Kali ini Farrel benar-benar menatapnya. Diletakannya ponselnya di atas nakas.

"Ya nggak pa-pa. Kadang Tuhan punya keputusan yang lebih baik dibandingkan rencana-rencana kita kan?"

Pria itu menghela nafas kemudian menegakan duduknya jadi bersandar. Di sapunya sekeliling.

"Mama-Papa nggak ada. Nayla lagi belajar di kamar."

Pria itu mengangguk, "Listen. Belum pengin punya anak bukan berarti ngga mau punya anak Sayang, tapi ada waktunya. Why? Ada yang ganggu pikiranmu?"

Gita menggeleng.

"Coba kalau Malikha-nya rewel. Farrel juga langsung kabur, Dis"

Kali ini perempuan manis di sampingnya terkekeh setuju.

"Lo sendiri?"

Gita menatap Gadis yang tengah menatapnya. Kemudian kembali ke bapak-bapak di depan sana.

"Punya anak itu kesepakatan bersama kan?
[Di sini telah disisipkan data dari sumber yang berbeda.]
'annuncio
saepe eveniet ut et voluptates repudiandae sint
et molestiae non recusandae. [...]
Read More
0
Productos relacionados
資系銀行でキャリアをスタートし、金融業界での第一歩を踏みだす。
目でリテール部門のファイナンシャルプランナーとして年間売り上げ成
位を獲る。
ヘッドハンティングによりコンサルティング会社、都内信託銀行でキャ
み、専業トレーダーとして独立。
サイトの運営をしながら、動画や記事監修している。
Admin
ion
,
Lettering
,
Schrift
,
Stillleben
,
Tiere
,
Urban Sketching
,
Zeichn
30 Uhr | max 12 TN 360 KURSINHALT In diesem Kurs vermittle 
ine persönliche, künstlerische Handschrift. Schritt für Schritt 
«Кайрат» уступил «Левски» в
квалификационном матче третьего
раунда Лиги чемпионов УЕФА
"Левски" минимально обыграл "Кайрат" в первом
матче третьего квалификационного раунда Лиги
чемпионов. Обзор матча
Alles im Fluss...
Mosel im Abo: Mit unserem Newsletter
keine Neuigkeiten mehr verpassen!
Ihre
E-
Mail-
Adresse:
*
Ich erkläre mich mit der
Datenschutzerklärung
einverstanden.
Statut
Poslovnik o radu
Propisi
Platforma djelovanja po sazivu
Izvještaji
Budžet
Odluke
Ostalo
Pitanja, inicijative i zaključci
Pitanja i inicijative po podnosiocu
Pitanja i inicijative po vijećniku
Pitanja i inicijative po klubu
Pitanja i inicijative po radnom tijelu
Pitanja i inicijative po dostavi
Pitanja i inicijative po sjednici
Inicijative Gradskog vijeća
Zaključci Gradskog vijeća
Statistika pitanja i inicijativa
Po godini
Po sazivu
Ngga bisa gue kepengin banget sementara pasangan gue bilang belum waktunya..."

"It's mean that?... Kalau dibilang siap, sampe sekarang gue sama Nugo juga masih belajar. Sering banget gue ngga ngerti maunya anak gue apa. Orang-orang yang ngga tahu bakal mikir kalau gue ibu yang jahat, ngebiarin anaknya nangis sampai sebegitunya. Gue juga masih belajar, dan kalaupun orang-orang itu ada diposisi gue belum tentu dia juga ngerti..."

Gita paham maksud kata-kata Gadis. Bahwa dia dan Farrel hanya sembunyi di balik alasan 'belum waktunya'. Kadang dia juga ngerti sebenarnya Farrel takut, karena seperti yang pernah pria itu bilang, kalau menjadi orang tua itu tanggung jawabnya besar. Ilmu parenting hanya ilmu karena setiap anak pasti memiliki karakter dan respon yang berbeda-beda. Dia paham suaminya belum siap, dan sialnya dia juga sama.

***

"Kita perginya lain kali aja ya? Nanti kita atur jadwal lagi"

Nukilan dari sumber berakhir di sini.